Court of Appeals of Georgia
Jun 27, 1969
169 S.E.2d 682 (Ga. Ct. App. 1969)

Opinion

44240.

ARGUED FEBRUARY 3, 1969.

DECIDED JUNE 27, 1969. REHEARING DENIED JULY 15, 1969.

Action on insurance policy. Fulton Civil Court. Before Judge Wright.

Greene, Buckley, DeRieux, Moore Jones, Burt DeRieux, Raymond H. Vizethann, Jr., for appellant.

Nall, Miller, Cadenhead Dennis, Theodore G. Frankel, Baxter L. Davis, for appellee.


1, 2. Where a health policy provides for payment of certain hospital charges and defines a hospital, among other things, as one "operated continuously with organized facilities for operative surgery," the charges made by an institution are not necessarily made by a "hospital" within the terms of the policy, because such institution may have its patients admitted, as other members of the public, to a hospital in the area which meets such requirements.

However, where the institution does operate continuously with organized facilities for some kinds of operative surgery, the institution meets the requirements of this provision of the policy, and it is not necessary that they have facilities for major surgery or facilities for administering general anesthetics.

3. Where a policy of health insurance provides under its basic benefit plan for the payment of a maximum daily benefit for a period of seventy days where the "hospital charges its daily rate for room and board," no recovery can be had under such provision of the policy where there is no daily charge or rate for room and board and a judgment for any amount under this provision of the policy in the absence of a showing of a charge for daily rate is unauthorized; however, where the remainder of the judgment is demanded, on appeal from the grant of a motion for summary judgment, the judgment will be affirmed with direction that the unauthorized amount be eliminated therefrom.

ARGUED FEBRUARY 3, 1969 — DECIDED JUNE 27, 1969 — REHEARING DENIED JULY 15, 1969 — CERT. APPLIED FOR.

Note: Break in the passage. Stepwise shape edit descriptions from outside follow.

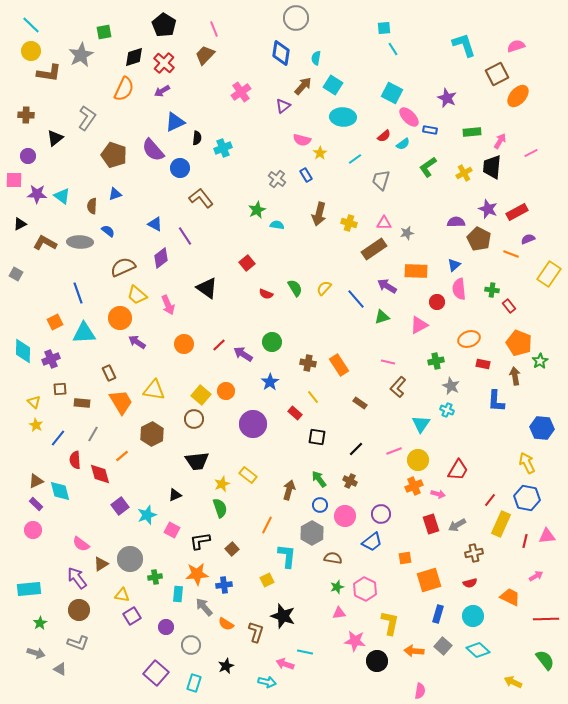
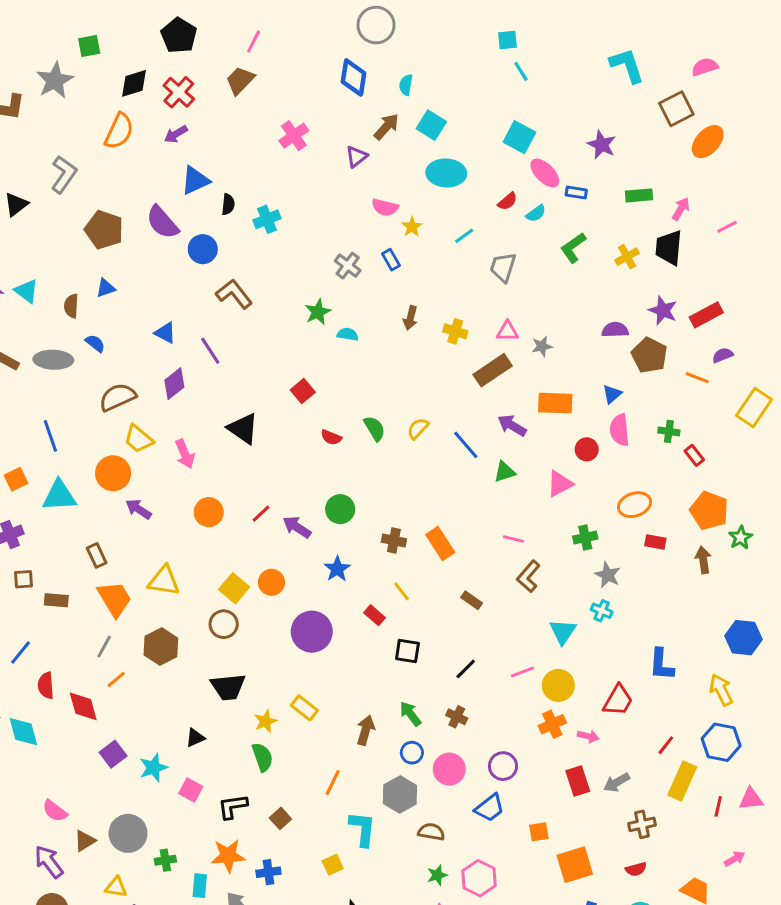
pink line: (214, 29) -> (254, 42), turned 49
brown arrow: (319, 214) -> (410, 318), size x0.7
blue L-shape: (496, 401) -> (661, 664), moved
gray line: (93, 434) -> (104, 647), moved

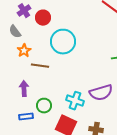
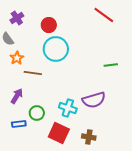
red circle: (43, 18) -> (49, 25), moved
purple arrow: (24, 89) -> (17, 96), turned 35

Robin B. Page brought a complaint against the Travelers Insurance Company, a Connecticut corporation, doing business in this State, alleging that the defendant was indebted to the plaintiff under said policy for hospital and medical benefits provided for therein arising out of the fact that complainant's daughter, age 14, had been receiving treatment at the Devereux Foundation in Devon, pennsylvania, alleging that the cost of said treatment in the payments covered by said policy exceeded the defendant's maximum liability of $12,100. The complaint further alleged a refusal of the defendant to pay and sought damages for bad faith and attorney's fees under Code Ann. § 56-1206. The defendant denied the material allegations of the complaint and defended on the ground that the institution in which the plaintiff's daughter was placed was not a hospital within the meaning of the terms of the policy. Both parties made motions for summary judgment and the trial court sustained the motion of the plaintiff and denied the motion of the defendant and entered judgment for the plaintiff in the amount of $12,100. The defendant appeals to this court enumerating error on both rulings, having obtained a certificate of review relating to the ruling denying the defendant's motion for summary judgment.

The deposition of Robin Page showed that a psychiatrist employed to treat his daughter recommended she be placed with the Devereux Foundation. She was accepted and placed in the Glenmoore unit.

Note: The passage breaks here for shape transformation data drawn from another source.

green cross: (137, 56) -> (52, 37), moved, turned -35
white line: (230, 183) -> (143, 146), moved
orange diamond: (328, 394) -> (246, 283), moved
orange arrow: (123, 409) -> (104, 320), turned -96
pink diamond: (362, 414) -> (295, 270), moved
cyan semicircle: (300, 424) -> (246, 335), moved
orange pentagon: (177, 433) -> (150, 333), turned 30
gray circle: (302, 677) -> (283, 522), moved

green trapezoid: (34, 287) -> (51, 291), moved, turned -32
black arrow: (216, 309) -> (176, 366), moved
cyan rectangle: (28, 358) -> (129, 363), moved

The charge for her staying there was a flat rate of $700 per month which included twenty-four hour a day control and supervision and training and psychiatry in all the things that hopefully will bring the child to a fruitful maturity. The charge included room and board, schooling and use of whatever staff was on the premises. He further testified that so far as he knew she had never had any major illnesses.

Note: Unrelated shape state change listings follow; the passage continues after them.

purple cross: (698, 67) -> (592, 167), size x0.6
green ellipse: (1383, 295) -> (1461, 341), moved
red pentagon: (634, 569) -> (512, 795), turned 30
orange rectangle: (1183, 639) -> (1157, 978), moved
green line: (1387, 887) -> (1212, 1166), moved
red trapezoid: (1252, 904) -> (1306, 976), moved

Dr. Helen R. Beiser, M. D., by affidavit, testified that she recommended the Devereux Foundation of Devon, Pennsylvania, for the child's physical and mental health treatment. It was her recommendation that she go there based on her knowledge of the past ability of the Devereux Foundation to successfully and adequately deal with such patients as plaintiff's daughter.

The affidavit of Walter M. Uhler, M. D., showed that he was Director of Medicine at the Devereux Foundation and on the general staff of the institution; that the general medical staff consisted of four full-time licensed physicians who render general medical services to the patients, one of whom actually resides at the Devereux Foundation at Devon, Pennsylvania; that, in addition, there are four full-time psychiatrists and several part-time physicians and a psychology department consisting of a full-time psychological staff providing constant treatment to the patients; that there is a full-time twenty-four hour a day nursing service under the direction of registered graduate nurses at the Glenmoore unit; that minor surgical facilities are available at the Foundation and "the various local hospitals handle any major surgery under an existing arrangement." Medical diagnostic facilities are also located at the Devereux Foundation. There is a standing arrangement with the local hospitals to handle elaborate diagnostic tests. Laboratory tests are performed on the premises, and a similar arrangement exists with the local hospitals for the performance of major laboratory analysis.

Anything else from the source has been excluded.